Nouveau coup de rabot sur la demande mondiale de pétrole en 2026 (AIE)
Paris: Les "impacts considérables" de la guerre au Moyen-Orient continuent de se répercuter sur le marché du pétrole, note mercredi l'Agence internationale de l'énergie, qui révise fortement sa projection de demande mondiale d'or noir pour 2026 malgré l'accord trouvé entre les Etats-Unis et l'Iran, et n'envisage un "répit" qu'à partir de 2027.l'AIE s'attend désormais à ce que la demande mondiale de pétrole baisse de 1,1 million de barils par jours en 2026, un repli presque trois fois plus important que ce qu'elle prévoyait le mois dernier, lorsqu'elle tablait encore sur un retour à la normale dès le mois de juin.
Les chiffres préliminaires montrent que livraisons de pétrole du deuxième trimestre 2026 auraient chuté de presque 5% en glissement annuel, en raison "de la hausse des prix du carburant et des difficultés d'approvisionnement" depuis que fin février, le déclenchement de la guerre au Moyen-Orient a entraîné le blocage du détroit d'Ormuz, d'où transite quelque 20% du pétrole mondial.
Ce recul trimestriel des livraisons, note l'AIE , serait le premier depuis 2020.
Et "malgré la baisse significative de la demande de pétrole (...), les réserves continuent de s'éroder à un rythme record", note l'AIE dans son rapport.

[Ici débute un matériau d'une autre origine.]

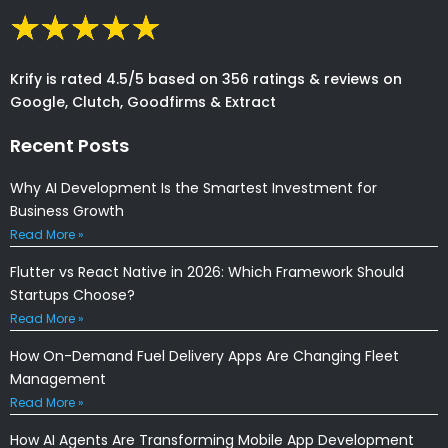
Krify is rated 4.5/5 based on 356 ratings & reviews on
Google, Clutch, Goodfirms & Extract
Recent Posts
Why AI Development Is the Smartest Investment for
Business Growth
Read More »
Flutter vs React Native in 2026: Which Framework Should
Startups Choose?
Read More »
How On-Demand Fuel Delivery Apps Are Changing Fleet
Management
Read More »
How AI Agents Are Transforming Mobile App Development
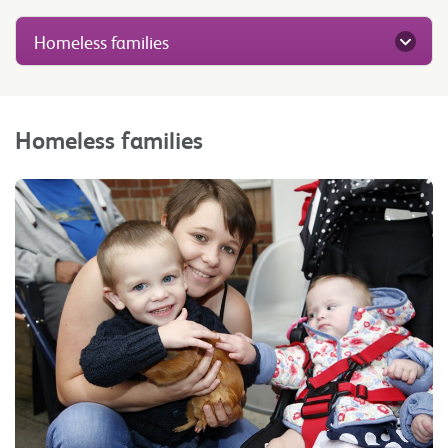
Homeless families
Homeless families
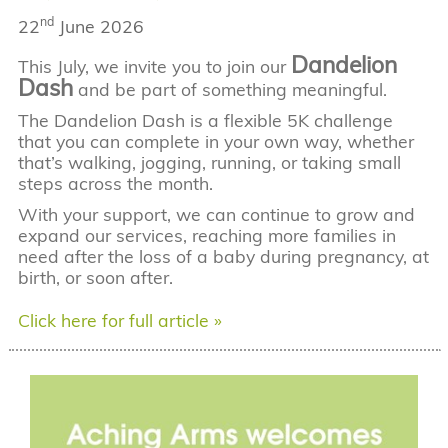
nd
22
June 2026
Dandelion
This July, we invite you to join our
Dash
and be part of something meaningful.
The Dandelion Dash is a flexible 5K challenge
that you can complete in your own way, whether
that’s walking, jogging, running, or taking small
steps across the month.
With your support, we can continue to grow and
expand our services, reaching more families in
need after the loss of a baby during pregnancy, at
birth, or soon after.
Click here for full article »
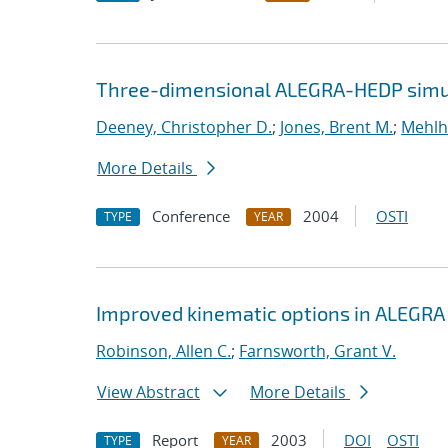
Three-dimensional ALEGRA-HEDP simul
Deeney, Christopher D.
;
Jones, Brent M.
;
Mehlh
More Details
Conference
2004
OSTI
TYPE
YEAR
Improved kinematic options in ALEGRA
Robinson, Allen C.
;
Farnsworth, Grant V.
View Abstract
More Details
Report
2003
DOI
OSTI
TYPE
YEAR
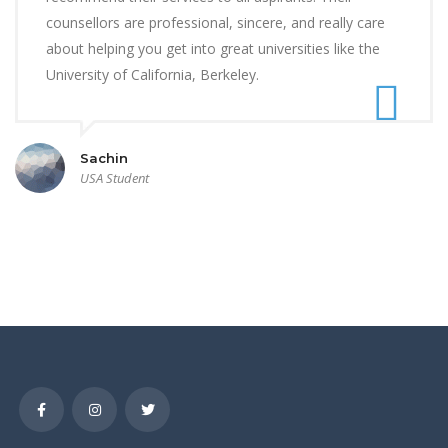
counsellors are professional, sincere, and really care
about helping you get into great universities like the
University of California, Berkeley.
Sachin
USA Student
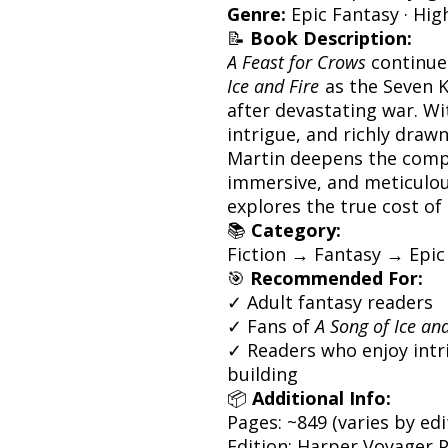
Genre:
Epic Fantasy · Hig
📝
Book Description:
A Feast for Crows
continue
Ice and Fire
as the Seven K
after devastating war. Wit
intrigue, and richly draw
Martin deepens the comple
immersive, and meticulous
explores the true cost of
📚
Category:
Fiction → Fantasy → Epic
🎯
Recommended For:
✓ Adult fantasy readers
✓ Fans of
A Song of Ice and
✓ Readers who enjoy intr
building
📦
Additional Info:
Pages: ~849 (varies by edi
Edition: Harper Voyager 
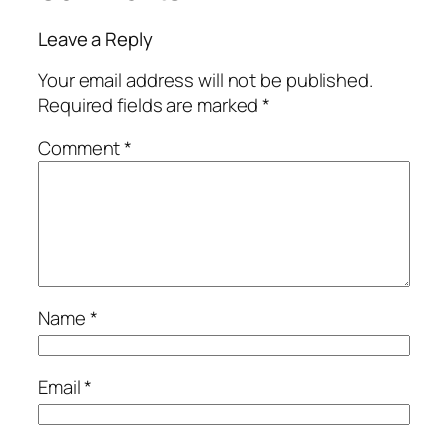
Leave a Reply
Your email address will not be published.
Required fields are marked
*
Comment
*
Name
*
Email
*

La fonte des stocks est particulièrement marquée dans les pays de l'Organisation de coopération et de développement économiques (OCDE), dont les réserves ont atteint leur plus bas niveau depuis 1990, indique l'AIE .
Car si la demande est en berne, l'offre mondiale de pétrole est encore plus affaiblie: en mai, la production a reculé à 94,5 mb/j, soit 12,5% de moins qu'avant le début de la guerre.
Résultat, les stocks mondiaux recensés ont diminué de près de 220 millions de barils sur avril et mai, selon la même l'AIE .
"De nouvelles baisses dans les mois à venir pourraient encore ramener les stocks mondiaux de pétrole à des niveaux historiquement bas, avant que l'équilibre du marché ne bascule vers un excédent vers la fin de l'année", relève également l'organisation.
Pour apaiser les marchés, les 32 pays membres de l'Agence internationale de l'énergie (AIE) avaient annoncé en mars la libération coordonnée de 426 millions de barils, soit plus du tiers de leurs stocks stratégiques, une décision sans précédent.
Certes, l'accord trouvé entre les Etats-Unis et l'Iran visant à mettre fin à la guerre et à débloquer le détroit d'Ormuz, par lequel transitent 20% des flux mondiaux de pétrole, "ouvre la voie à une reprise des exportations du Moyen-Orient", convient l'AIE .
Mais des "contraintes opérationnelles et politiques" demeurent et "font peser des risques sur les perspectives", tempère l'organisation, qui n'entrevoit pas de rebond de la demande ou de l'offre de pétrole avant 2027.
Le patron de l'AIE , Fatih Birol, a plaidé mardi pour une "réouverture totale et sans condition du détroit d'Ormuz" afin de sortir de la crise énergétique mondiale, qui amène déjà les pays touchés à revoir leurs politiques.
"Même si nous revenons à des prix que le monde a connus auparavant, cette crise a entraîné des ondes de choc sur le secteur énergétique mondial". Elle "amène déjà les pays à revoir leur politique énergétique, leur stratégie, leurs options ou leurs partenaires", a également prédit le dirigeant.
L'année prochaine, l'AIE prévoit une hausse "modeste" de la demande (à hauteur de 2 mb/j), mais à un gros rebond de l'offre (+8mb/j), ce qui pourrait apporter un "répit bienvenu" au marché du pétrole, et une "opportunité" de "reconstituer" les stocks.